The answer appears to lie in an unlucky genetic turn of fate, an inherited condition which wasn’t described until the end of World War II, wasn’t named until the 1970s – and is still much of a mystery, unknown to the public at large and even to many in the medical profession. Both Darren’s children suffered from what is now called Fragile X Syndrome.

To everyone who knew him, Darren Milne had the world at his feet – a senior position as an engineer at Ausgrid (the poles-and-wires company which owns and operates the electricity distribution network in the Sydney area), a loving marriage, a couple of kids, a house in the leafy Sydney suburb of Ryde.

“They were just a normal, happy couple,” says Delwyn, who had the family to stay with her two or three times a year for birthdays. “Darren was a great dad.”

“He didn’t talk much about his personal life, but he was very intelligent, very knowledgeable about his work,” says his supervisor at Ausgrid’s depot in inner-Sydney Zetland, John Vaartjes. “He was becoming quite a technical guru.”

Born in Geelong, his family had moved to Sydney when Darren was at school, and he completed his degree in electrical engineering at Sydney University. He met Susana, the woman who would become his wife, on a Contiki tour of Europe, and after a whirlwind romance they married in her home-town of Villa de Arista, in the central Mexican state of San Luis Potosi in 2002.

For the rest of Liam’s short life they would be taking him to a succession of doctors and therapists, in a vain search for help with his delayed development, his lack of speech, his acute anxiety, his sleep disturbances.

Swarthy and vivacious, Susana came from a wealthy family and was studying international economics and trade at San Luis Potosi’s university. However, despite some family misgivings, the following year she and Darren decided to move to Sydney where they were ecstatic to discover that Susana was expecting their first child. Ecstatic, but a little apprehensive.

Susana was aware that she had “a family history of individuals being mentally impaired,” according to a letter she and Darren later wrote complaining that Royal North Shore Hospital, where they attended their first antenatal clinic, had failed to check for Fragile X before the child was born. The hospital denied liability.

According to the letter they had made a point of mentioning this to the staff, but they were reassured that there was nothing to be concerned about. There was no attempt to establish an inheritance pattern or conduct genetic testing or any other medical investigation.

Not long after Liam’s birth they began to worry that something was not quite right – the child’s muscle tone was poor, and he was very restless at night, in spite of Susana checking them both in to a Tresillian parenting centre for a week. However the nurses at the postnatal clinic she attended still maintained that there was no cause for alarm.
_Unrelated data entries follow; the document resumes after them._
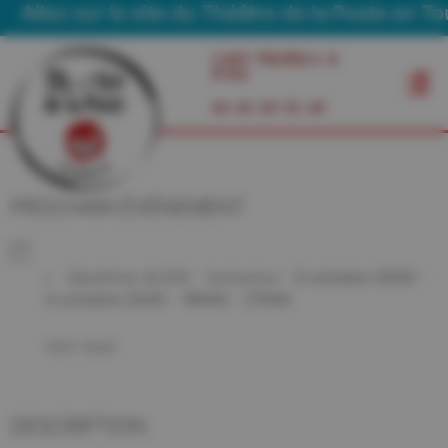
Allez sur le site du Théâtre de la Poste en Tou
Café Théâtre à
Foix
06 03 29 55 49
PROCHAIN ÉVÉNEMENT
Sandrine ALEXI - Inclusive
- 3 octobre 2026 -
4 octobre 2026 - 19h00 - 21h00
Voir tout
DESCRIPTION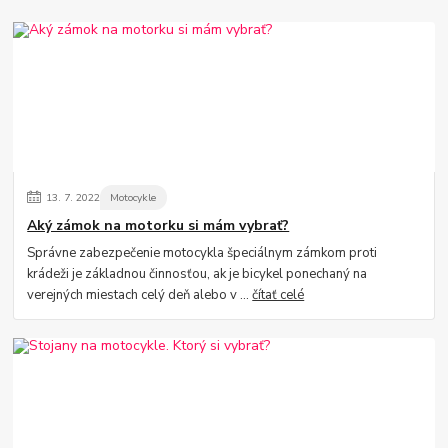
13.
7.
2022
Motocykle
Aký zámok na motorku si mám vybrať?
Správne zabezpečenie motocykla špeciálnym zámkom proti
krádeži je základnou činnosťou, ak je bicykel ponechaný na
verejných miestach celý deň alebo v ...
čítať celé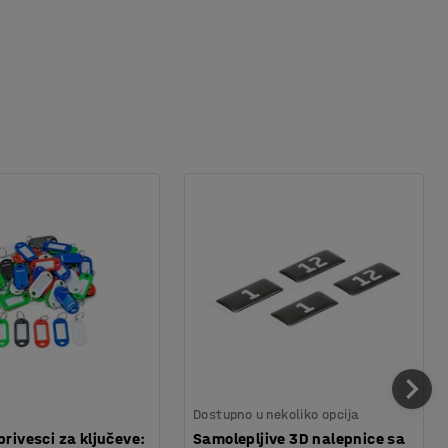
Dostupno u nekoliko opcija
privesci za ključeve:
Samolepljive 3D nalepnice sa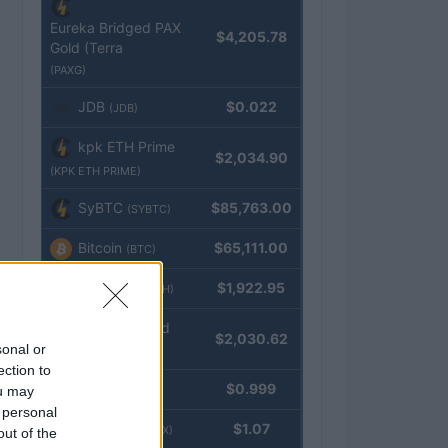
Eureka Bridged PAX
$4,205.78
Gold (Terra
(PAXG)
JDB
$0.022
(JDB)
kpk ETH Prime
$2,034.90
(KPK ETH PRIME)
SyBTC
$85,763.00
(SYBTC)
Bitcoin
$65,111.00
(BTC)
Ethereum
$1,922.95
(ETH)
kpk ETH Yield
$2,030.62
sonal or
(KPK ETH YIELD)
ection to
Tether
$0.999
ou may
(USDT)
 personal
USDEX
$1.07
(USDEX)
out of the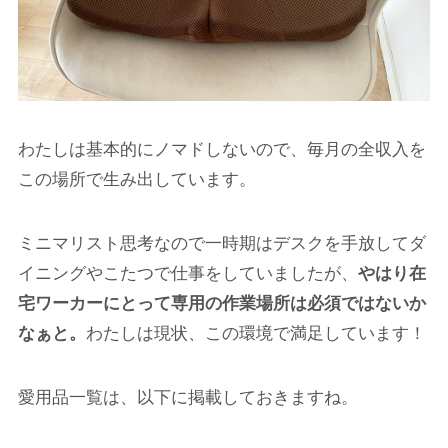
わたしは基本的にノマドしないので、毎月の全収入を
この場所で生み出しています。
ミニマリスト思考なので一時期はデスクを手放してダ
イニングやこたつで仕事をしていましたが、
やはり在
宅ワーカーにとって専用の作業場所は必須ではないか
なぁと。
わたしは現状、この環境で満足しています！
愛用品一覧は、以下に掲載しておきますね。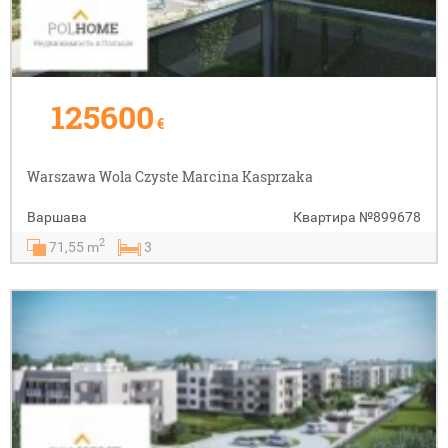
125600
€
Warszawa Wola Czyste Marcina Kasprzaka
Варшава
Квартира
№899678
2
71,55 m
3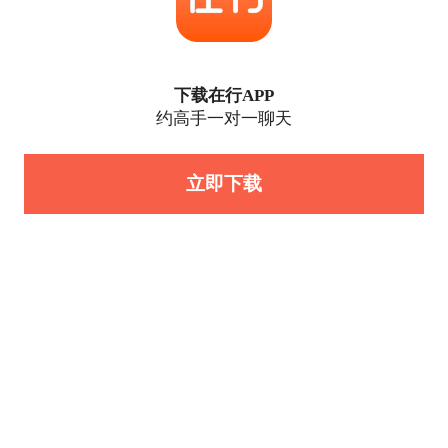
下载在行APP
约高手一对一聊天
立即下载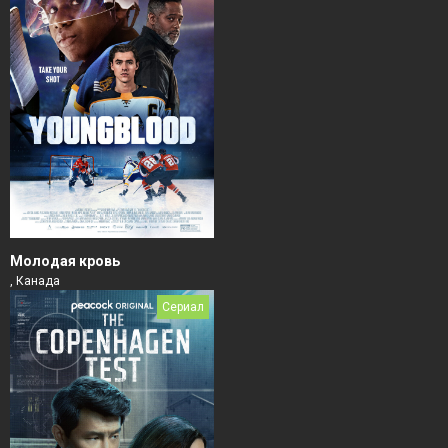
Молодая кровь
, Канада
Сериал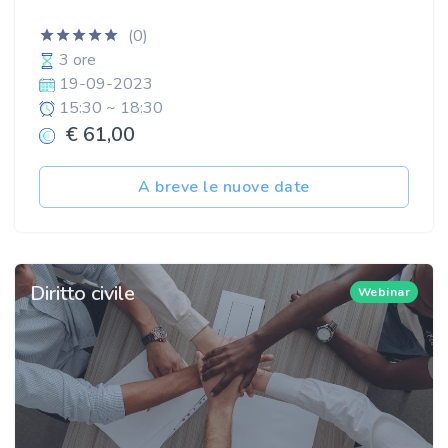
(0)
3 ore
19-09-2023
15:30 ~ 18:30
€ 61,00
A breve le nuove date
Diritto civile
Webinar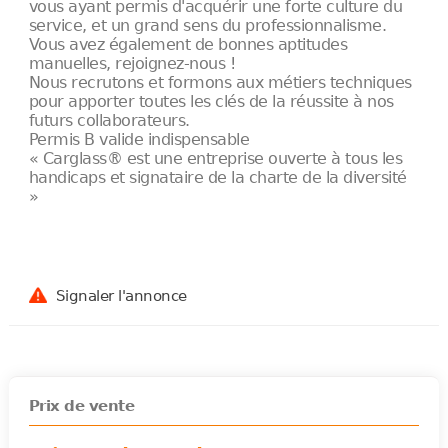
vous ayant permis d'acquérir une forte culture du
service, et un grand sens du professionnalisme.
Vous avez également de bonnes aptitudes
manuelles, rejoignez-nous !
Nous recrutons et formons aux métiers techniques
pour apporter toutes les clés de la réussite à nos
futurs collaborateurs.
Permis B valide indispensable
« Carglass® est une entreprise ouverte à tous les
handicaps et signataire de la charte de la diversité
»
Signaler l'annonce
Prix de vente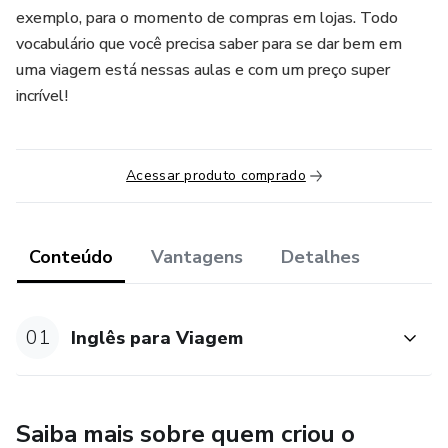
exemplo, para o momento de compras em lojas. Todo
vocabulário que você precisa saber para se dar bem em
uma viagem está nessas aulas e com um preço super
incrível!
Acessar produto comprado
Conteúdo
Vantagens
Detalhes
01
Inglês para Viagem
Saiba mais sobre quem criou o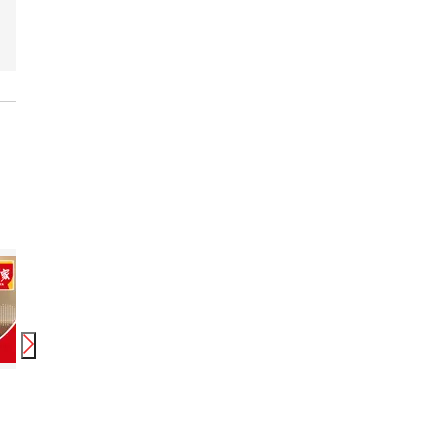
時給
1,033
円〜
1,529
円
時給
2,088
円〜
3,510
円
時給
ツクイいわき小名浜グループホーム
りらくる 小名浜店3
すき家 い
いわき駅 湯本駅 内郷駅 植田(福島)駅 勿来駅 磯原駅 大津港駅 高萩駅 広野(福島)駅
いわき駅 湯本駅 内郷駅 植田(福島)駅 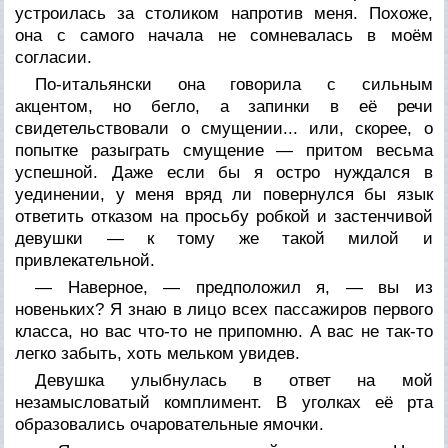
устроилась за столиком напротив меня. Похоже,
она с самого начала не сомневалась в моём
согласии.
По-итальянски она говорила с сильным
акцентом, но бегло, а запинки в её речи
свидетельствовали о смущении... или, скорее, о
попытке разыграть смущение — притом весьма
успешной. Даже если бы я остро нуждался в
уединении, у меня вряд ли повернулся бы язык
ответить отказом на просьбу робкой и застенчивой
девушки — к тому же такой милой и
привлекательной.
— Наверное, — предположил я, — вы из
новеньких? Я знаю в лицо всех пассажиров первого
класса, но вас что-то не припомню. А вас не так-то
легко забыть, хоть мельком увидев.
Девушка улыбнулась в ответ на мой
незамысловатый комплимент. В уголках её рта
образовались очаровательные ямочки.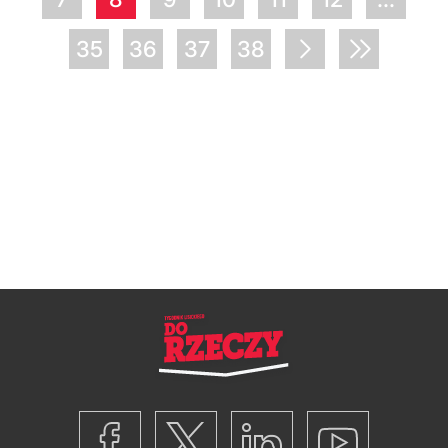
35
36
37
38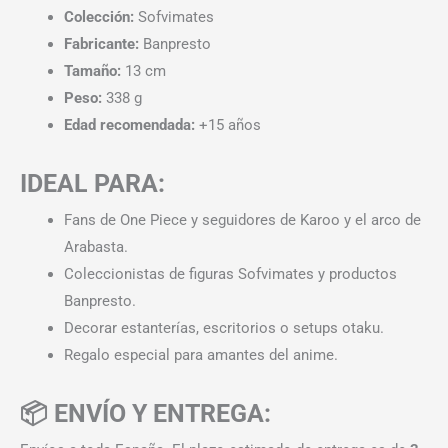
Colección:
Sofvimates
Fabricante:
Banpresto
Tamaño:
13 cm
Peso:
338 g
Edad recomendada:
+15 años
IDEAL PARA:
Fans de One Piece y seguidores de Karoo y el arco de
Arabasta.
Coleccionistas de figuras Sofvimates y productos
Banpresto.
Decorar estanterías, escritorios o setups otaku.
Regalo especial para amantes del anime.
📦 ENVÍO Y ENTREGA: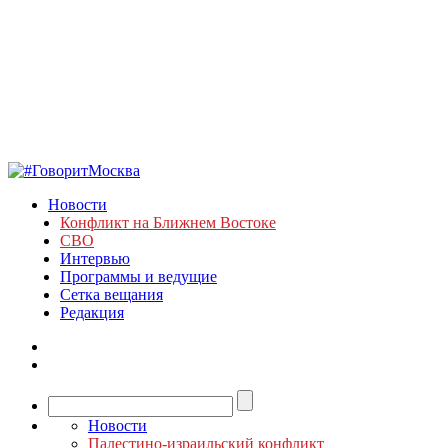
Новости
Конфликт на Ближнем Востоке
СВО
Интервью
Программы и ведущие
Сетка вещания
Редакция
Новости
Палестино-израильский конфликт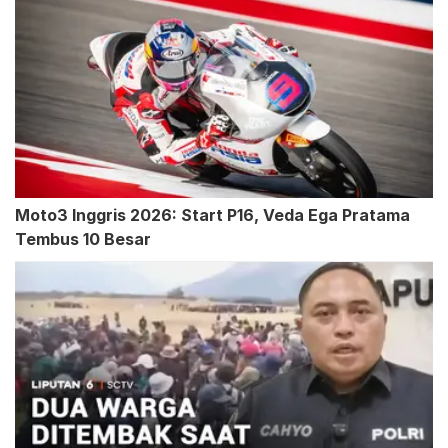
Moto3 Inggris 2026: Start P16, Veda Ega Pratama
Tembus 10 Besar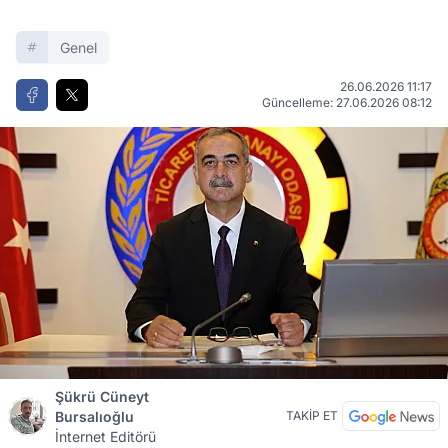
Genel
26.06.2026 11:17
Güncelleme: 27.06.2026 08:12
Şükrü Cüneyt
Bursalıoğlu
TAKİP ET
İnternet Editörü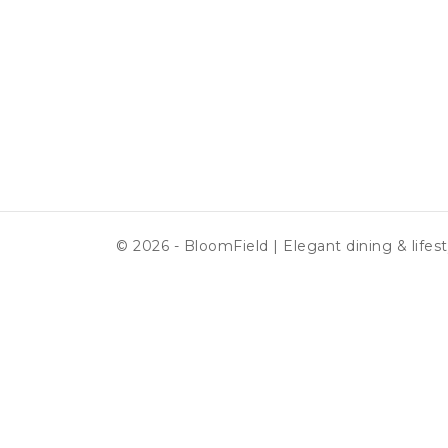
© 2026 - BloomField | Elegant dining & lifest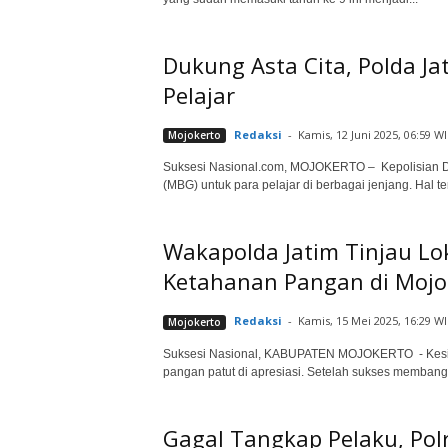
Dukung Asta Cita, Polda J
Pelajar
Redaksi
-
Kamis, 12 Juni 2025, 06:59 W
Mojokerto
Suksesi Nasional.com, MOJOKERTO – Kepolisian Dae
(MBG) untuk para pelajar di berbagai jenjang. Hal te
Wakapolda Jatim Tinjau L
Ketahanan Pangan di Mojo
Redaksi
-
Kamis, 15 Mei 2025, 16:29 W
Mojokerto
Suksesi Nasional, KABUPATEN MOJOKERTO - Kesi
pangan patut di apresiasi. Setelah sukses memban
Gagal Tangkap Pelaku, Pol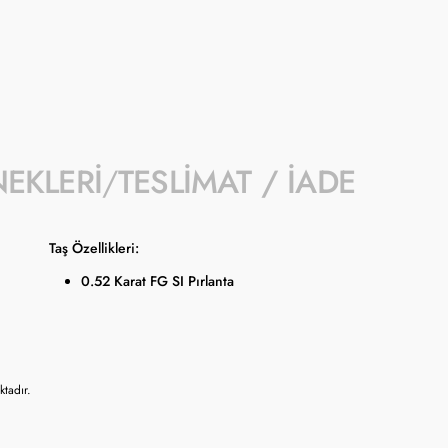
- Koçak kampanya kapsamında değişiklik y
- Ürün fiyatları Türkiye Cumhuriyet Merkez
güncellenmektedir.
NEKLERI
TESLIMAT / İADE
Taş Özellikleri:
0.52 Karat FG SI Pırlanta
tadır.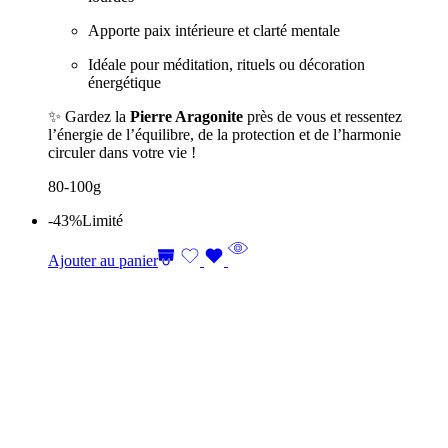
Apporte paix intérieure et clarté mentale
Idéale pour méditation, rituels ou décoration
énergétique
✨ Gardez la
Pierre Aragonite
près de vous et ressentez
l’énergie de l’équilibre, de la protection et de l’harmonie
circuler dans votre vie !
80-100g
-43%
Limité
Ajouter au panier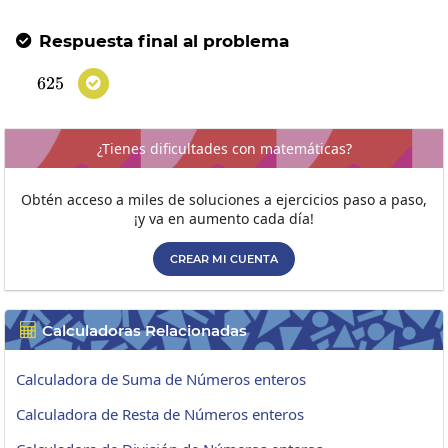
Respuesta final al problema

625
625

¿Tienes dificultades con matemáticas?
Obtén acceso a miles de soluciones a ejercicios paso a paso,
¡y va en aumento cada día!
CREAR MI CUENTA
Calculadoras Relacionadas

Calculadora de Suma de Números enteros
Calculadora de Resta de Números enteros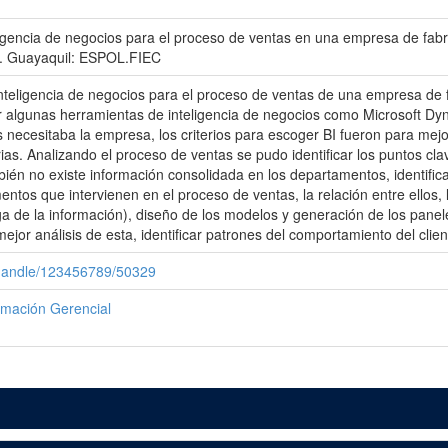
ligencia de negocios para el proceso de ventas en una empresa de fab
a]. Guayaquil: ESPOL.FIEC
nteligencia de negocios para el proceso de ventas de una empresa de 
r algunas herramientas de inteligencia de negocios como Microsoft Dy
 necesitaba la empresa, los criterios para escoger BI fueron para mejo
ias. Analizando el proceso de ventas se pudo identificar los puntos c
bién no existe información consolidada en los departamentos, identifica
tos que intervienen en el proceso de ventas, la relación entre ellos, 
a de la información), diseño de los modelos y generación de los panel
ejor análisis de esta, identificar patrones del comportamiento del clie
/handle/123456789/50329
rmación Gerencial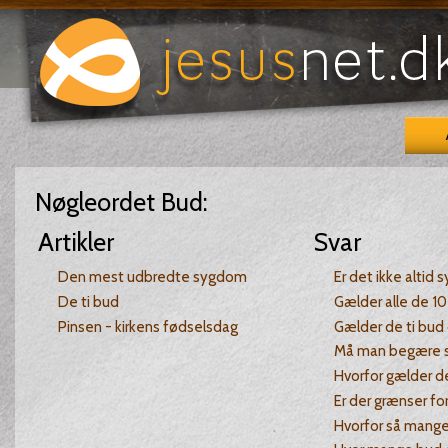
Nøgleordet
Bud
:
Artikler
Svar
Den mest udbredte sygdom
Er det ikke altid
De ti bud
Gælder alle de 10
Pinsen - kirkens fødselsdag
Gælder de ti bud 
Må man begære s
Hvorfor gælder de
Er der grænser f
Hvorfor så mange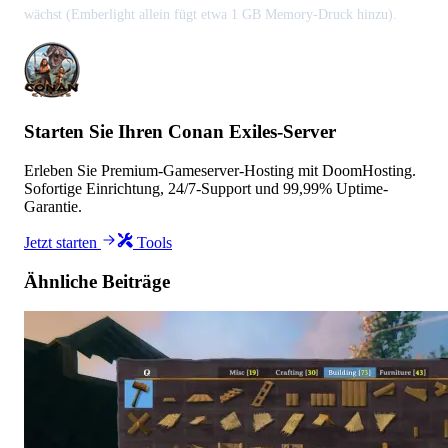
wächst (Emberlight allein fügt etwa 1 GB Memory-Druck hinzu).
Starten Sie Ihren Conan Exiles-Server
Erleben Sie Premium-Gameserver-Hosting mit DoomHosting.
Sofortige Einrichtung, 24/7-Support und 99,99% Uptime-
Garantie.
Jetzt starten
Tools
Ähnliche Beiträge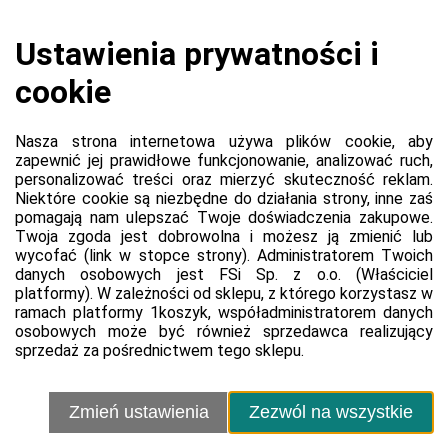
Koszyk jest pusty
0,00 zł
Razem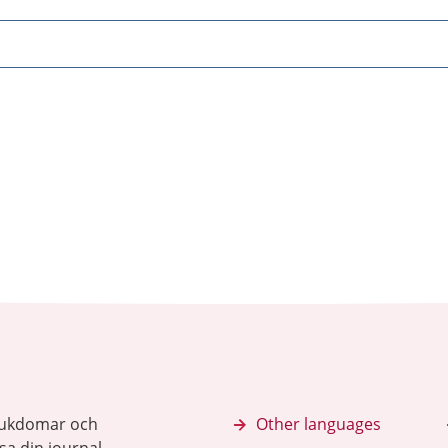
sjukdomar och
Other languages
sa din journal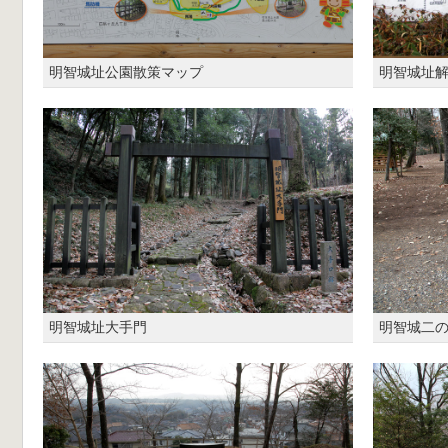
明智城址公園散策マップ
明智城址
明智城址大手門
明智城二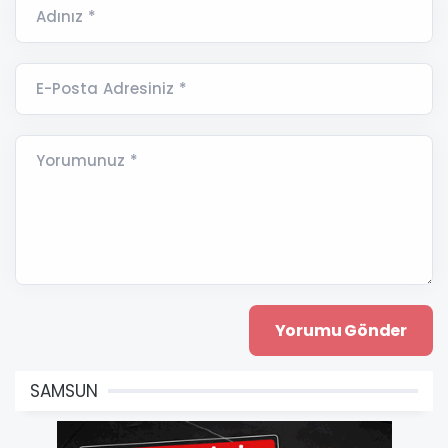
Adınız *
E-Posta Adresiniz *
Yorumunuz *
SAMSUN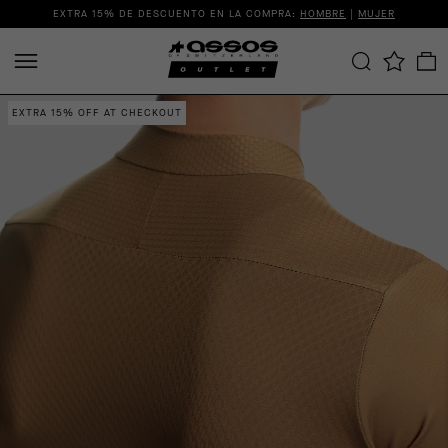
EXTRA 15% DE DESCUENTO EN LA COMPRA:
HOMBRE
|
MUJER
EXTRA 15% OFF AT CHECKOUT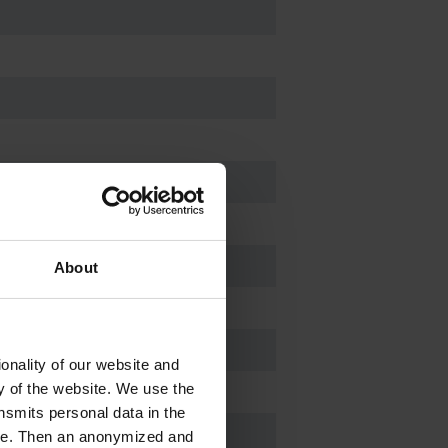
hwelle DN 8-10 mm
About
hwelle DN 8 mm
onality of our website and
ty of the website. We use the
-1
00 min
nsmits personal data in the
ere. Then an anonymized and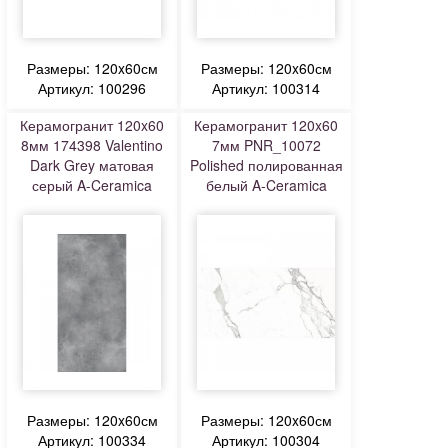
Размеры: 120x60см
Размеры: 120x60см
Артикул: 100296
Артикул: 100314
Керамогранит 120x60
Керамогранит 120x60
8мм 174398 Valentino
7мм PNR_10072
Dark Grey матовая
Polished полированная
серый A-Ceramica
белый A-Ceramica
Размеры: 120x60см
Размеры: 120x60см
Артикул: 100334
Артикул: 100304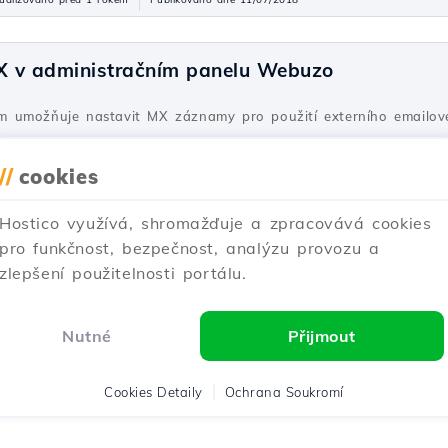
X v administračním panelu Webuzo
 umožňuje nastavit MX záznamy pro použití externího emailovéh
Aktualizováno před 1 rokem
Publikováno dne 17/08/2017
//
cookies
Hostico využívá, shromažďuje a zpracovává cookies
P a konfigurování směrnic PHP v panelu Plesk
pro funkčnost, bezpečnost, analýzu provozu a
zlepšení použitelnosti portálu.
igurujte direktivy v Plesk: změňte display_errors, max_input_ti
Nutné
Přijmout
ktualizováno před 1 rokem
Publikováno dne 19/12/2019
Cookies Detaily
Ochrana Soukromí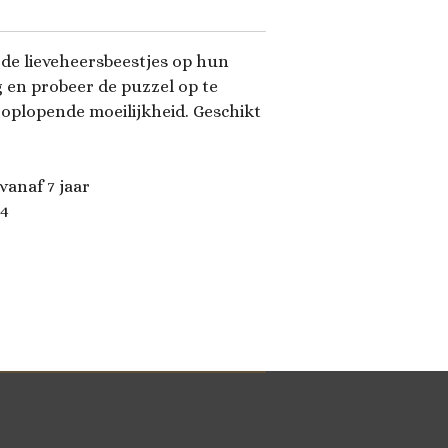
 de lieveheersbeestjes op hun
g en probeer de puzzel op te
 oplopende moeilijkheid. Geschikt
vanaf 7 jaar
04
It wasn’t until Liam was nearly four and still unable to speak a word that his pre-school teacher raised a red flag and they were referred to a pediatrician.

“It came as an absolute bolt from the blue when they told me the boys had Fragile X Syndrome. I said ‘What’s that?’”

The diagnosis? Autism spectrum disorder. It was a shock to Darren and Susana, and for the rest of Liam’s short life they would be taking him to a succession of doctors and therapists, and treating him with a variety of drugs, in a vain search for help with his delayed development, his lack of speech, his acute anxiety, his sleep disturbances and other issues associated with autism.

However, unaware that it was a misdiagnosis, and not believing that autism could be hereditary, they decided to have another child, and in 2007 Ben was born. They were shocked to discover as the months went by that he, too, had some worrying symptoms, although they were less severe than his older brother’s. Eventually they were sent to a specialist who suggested genetic testing. Liam was eight and Ben was four before they discovered the truth.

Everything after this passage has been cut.